> [Aim of the exercise]: The exercise asks for every line of the data to be reproduced exactly.

[Material to process — start]

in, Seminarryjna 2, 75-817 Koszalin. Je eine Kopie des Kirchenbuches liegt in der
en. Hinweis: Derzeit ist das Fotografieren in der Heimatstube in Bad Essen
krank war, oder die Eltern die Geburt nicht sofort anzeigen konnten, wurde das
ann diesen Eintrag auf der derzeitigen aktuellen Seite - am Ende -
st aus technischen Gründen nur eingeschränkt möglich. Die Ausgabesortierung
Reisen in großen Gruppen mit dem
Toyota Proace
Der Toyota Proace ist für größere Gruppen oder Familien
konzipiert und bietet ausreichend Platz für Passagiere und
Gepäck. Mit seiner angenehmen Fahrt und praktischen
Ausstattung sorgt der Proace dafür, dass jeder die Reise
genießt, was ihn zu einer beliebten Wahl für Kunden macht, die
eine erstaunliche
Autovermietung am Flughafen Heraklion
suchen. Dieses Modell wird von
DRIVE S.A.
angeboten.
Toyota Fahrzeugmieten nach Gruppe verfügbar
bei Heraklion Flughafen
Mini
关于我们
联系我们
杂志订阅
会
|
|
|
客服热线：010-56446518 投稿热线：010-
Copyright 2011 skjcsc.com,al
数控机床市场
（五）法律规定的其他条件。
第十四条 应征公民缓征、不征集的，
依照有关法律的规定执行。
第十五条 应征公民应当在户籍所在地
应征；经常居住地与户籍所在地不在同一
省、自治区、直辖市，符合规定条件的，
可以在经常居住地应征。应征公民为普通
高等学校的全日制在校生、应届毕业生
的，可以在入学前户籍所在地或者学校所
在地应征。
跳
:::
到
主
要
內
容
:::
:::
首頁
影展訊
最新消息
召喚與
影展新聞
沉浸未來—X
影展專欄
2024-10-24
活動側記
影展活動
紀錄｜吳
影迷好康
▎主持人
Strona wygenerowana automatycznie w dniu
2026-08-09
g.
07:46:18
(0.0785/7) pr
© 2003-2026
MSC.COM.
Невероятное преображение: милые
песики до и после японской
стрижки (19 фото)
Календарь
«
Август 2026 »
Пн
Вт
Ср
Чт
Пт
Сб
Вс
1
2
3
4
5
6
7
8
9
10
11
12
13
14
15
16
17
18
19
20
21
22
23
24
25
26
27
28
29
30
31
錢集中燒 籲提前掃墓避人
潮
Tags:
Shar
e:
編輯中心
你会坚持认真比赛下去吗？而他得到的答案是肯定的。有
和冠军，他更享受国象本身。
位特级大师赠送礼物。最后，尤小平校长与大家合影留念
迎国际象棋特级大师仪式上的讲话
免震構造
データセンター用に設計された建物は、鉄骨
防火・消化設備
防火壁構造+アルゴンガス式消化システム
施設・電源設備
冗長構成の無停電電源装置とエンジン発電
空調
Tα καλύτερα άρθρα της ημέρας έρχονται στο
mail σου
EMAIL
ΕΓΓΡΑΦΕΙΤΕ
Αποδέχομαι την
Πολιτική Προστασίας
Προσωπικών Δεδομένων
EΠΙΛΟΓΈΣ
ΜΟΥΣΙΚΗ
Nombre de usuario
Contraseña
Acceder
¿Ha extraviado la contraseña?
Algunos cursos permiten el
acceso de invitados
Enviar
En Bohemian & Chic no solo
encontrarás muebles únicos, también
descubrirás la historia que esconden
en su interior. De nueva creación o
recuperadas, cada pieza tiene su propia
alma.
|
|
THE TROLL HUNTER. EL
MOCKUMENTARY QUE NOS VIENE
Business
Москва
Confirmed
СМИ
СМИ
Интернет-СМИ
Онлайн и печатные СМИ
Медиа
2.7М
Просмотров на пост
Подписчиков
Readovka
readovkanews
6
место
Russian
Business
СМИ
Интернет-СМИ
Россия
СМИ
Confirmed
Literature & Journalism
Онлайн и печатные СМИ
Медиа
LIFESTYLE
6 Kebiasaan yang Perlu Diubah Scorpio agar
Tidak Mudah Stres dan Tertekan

[Material to process — finish]

> [Solution to this task]:
in, Seminarryjna 2, 75-817 Koszalin. Je eine Kopie des Kirchenbuches liegt in der
en. Hinweis: Derzeit ist das Fotografieren in der Heimatstube in Bad Essen
krank war, oder die Eltern die Geburt nicht sofort anzeigen konnten, wurde das
ann diesen Eintrag auf der derzeitigen aktuellen Seite - am Ende -
st aus technischen Gründen nur eingeschränkt möglich. Die Ausgabesortierung
Reisen in großen Gruppen mit dem
Toyota Proace
Der Toyota Proace ist für größere Gruppen oder Familien
konzipiert und bietet ausreichend Platz für Passagiere und
Gepäck. Mit seiner angenehmen Fahrt und praktischen
Ausstattung sorgt der Proace dafür, dass jeder die Reise
genießt, was ihn zu einer beliebten Wahl für Kunden macht, die
eine erstaunliche
Autovermietung am Flughafen Heraklion
suchen. Dieses Modell wird von
DRIVE S.A.
angeboten.
Toyota Fahrzeugmieten nach Gruppe verfügbar
bei Heraklion Flughafen
Mini
关于我们
联系我们
杂志订阅
会
|
|
|
客服热线：010-56446518 投稿热线：010-
Copyright 2011 skjcsc.com,al
数控机床市场
（五）法律规定的其他条件。
第十四条 应征公民缓征、不征集的，
依照有关法律的规定执行。
第十五条 应征公民应当在户籍所在地
应征；经常居住地与户籍所在地不在同一
省、自治区、直辖市，符合规定条件的，
可以在经常居住地应征。应征公民为普通
高等学校的全日制在校生、应届毕业生
的，可以在入学前户籍所在地或者学校所
在地应征。
跳
:::
到
主
要
內
容
:::
:::
首頁
影展訊
最新消息
召喚與
影展新聞
沉浸未來—X
影展專欄
2024-10-24
活動側記
影展活動
紀錄｜吳
影迷好康
▎主持人
Strona wygenerowana automatycznie w dniu
2026-08-09
g.
07:46:18
(0.0785/7) pr
© 2003-2026
MSC.COM.
Невероятное преображение: милые
песики до и после японской
стрижки (19 фото)
Календарь
«
Август 2026 »
Пн
Вт
Ср
Чт
Пт
Сб
Вс
1
2
3
4
5
6
7
8
9
10
11
12
13
14
15
16
17
18
19
20
21
22
23
24
25
26
27
28
29
30
31
錢集中燒 籲提前掃墓避人
潮
Tags:
Shar
e:
編輯中心
你会坚持认真比赛下去吗？而他得到的答案是肯定的。有
和冠军，他更享受国象本身。
位特级大师赠送礼物。最后，尤小平校长与大家合影留念
迎国际象棋特级大师仪式上的讲话
免震構造
データセンター用に設計された建物は、鉄骨
防火・消化設備
防火壁構造+アルゴンガス式消化システム
施設・電源設備
冗長構成の無停電電源装置とエンジン発電
空調
Tα καλύτερα άρθρα της ημέρας έρχονται στο
mail σου
EMAIL
ΕΓΓΡΑΦΕΙΤΕ
Αποδέχομαι την
Πολιτική Προστασίας
Προσωπικών Δεδομένων
EΠΙΛΟΓΈΣ
ΜΟΥΣΙΚΗ
Nombre de usuario
Contraseña
Acceder
¿Ha extraviado la contraseña?
Algunos cursos permiten el
acceso de invitados
Enviar
En Bohemian & Chic no solo
encontrarás muebles únicos, también
descubrirás la historia que esconden
en su interior. De nueva creación o
recuperadas, cada pieza tiene su propia
alma.
|
|
THE TROLL HUNTER. EL
MOCKUMENTARY QUE NOS VIENE
Business
Москва
Confirmed
СМИ
СМИ
Интернет-СМИ
Онлайн и печатные СМИ
Медиа
2.7М
Просмотров на пост
Подписчиков
Readovka
readovkanews
6
место
Russian
Business
СМИ
Интернет-СМИ
Россия
СМИ
Confirmed
Literature & Journalism
Онлайн и печатные СМИ
Медиа
LIFESTYLE
6 Kebiasaan yang Perlu Diubah Scorpio agar
Tidak Mudah Stres dan Tertekan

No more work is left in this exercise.